Another part of the company’s strategy, Figueroa added, is making new partners in the industry.
“We’re centrally located [geographically], so as a third pillar we’re looking to expand our partnerships with others that have distribution,” he said. The proximity of the Denver International Airport, and the availability of direct flights to a number of destinations, is a key asset to those potential partnerships.
“We look to aggregate some of that and partner with others who might have some distribution experience, where we can provide that core capability around seafood, and be distribution agnostic,” Figueroa said. “That’s going to be key for us.”
Acquisitions, too, play into that goal.
“We’re looking at acquisitions that are core in our focus,” he said. “It could be some direct consumer, it could be partnering with someone who has capabilities around third-party distribution. Our plant is sized very well, and we’ve been able to drive a lot of efficiencies, and I think we want to grow the seafood we process and distribute without necessarily taking on huge investments into other distribution.”

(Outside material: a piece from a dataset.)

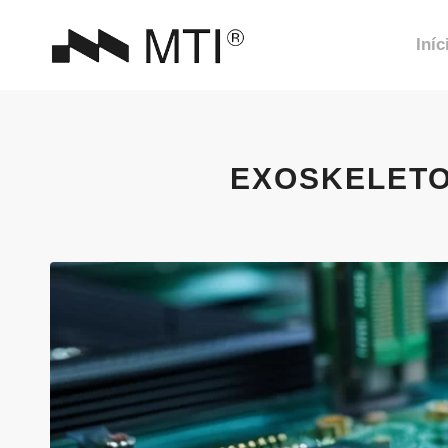
Iníc
EXOSKELETO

Seattle Fish was itself the subject of an acquisition relatively recently when Fortune International purchased the Kansas City, Missouri location.
“That was a wholly-owned subsidiary of ours, it was really grown as a separate business,” he said. “That was, from a Fortune standpoint, they’re coming in and making a turn-key acquisition. It’s a good chance for them to aggregate business … It makes sense for them, especially given their aggressive acquisition strategy.”
The sale was an opportunity, he added, for Seattle Fish to take the proceeds and invest in the core area of Denver.
Regardless of how partnerships and acquisitions end up shaking out, Figueroa said he’s confident the industry will continue to grow.
“We believe that it will continue to grow, that there will be a lot of growth in seafood,” he said.